__PROBLEM STATEMENT__. Among the entries below, one stretch runs from the line that contains "ключают двухэтапную верификацию и" through the line that contains "рмы. Внешние программисты". Repeat that stretch exactly, ends included, and only that.

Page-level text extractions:
-=-=-

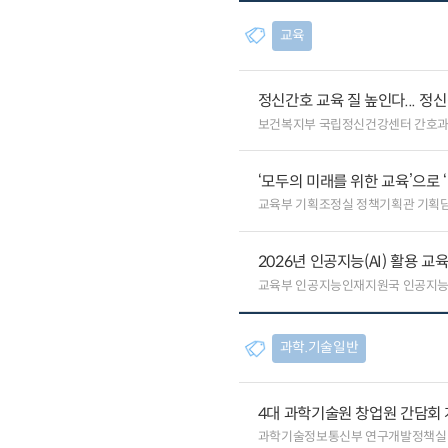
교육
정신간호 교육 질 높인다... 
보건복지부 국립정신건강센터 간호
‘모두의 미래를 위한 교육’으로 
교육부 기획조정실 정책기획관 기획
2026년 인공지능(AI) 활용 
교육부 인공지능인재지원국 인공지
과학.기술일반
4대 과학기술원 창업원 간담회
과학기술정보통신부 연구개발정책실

-=-=-

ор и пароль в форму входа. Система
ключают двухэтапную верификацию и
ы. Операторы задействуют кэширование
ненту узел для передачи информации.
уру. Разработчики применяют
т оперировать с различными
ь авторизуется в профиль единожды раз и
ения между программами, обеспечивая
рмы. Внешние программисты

-=-=-

__ANSWER TO THE EXERCISE__.
ключают двухэтапную верификацию и
ы. Операторы задействуют кэширование
ненту узел для передачи информации.
уру. Разработчики применяют
т оперировать с различными
ь авторизуется в профиль единожды раз и
ения между программами, обеспечивая
рмы. Внешние программисты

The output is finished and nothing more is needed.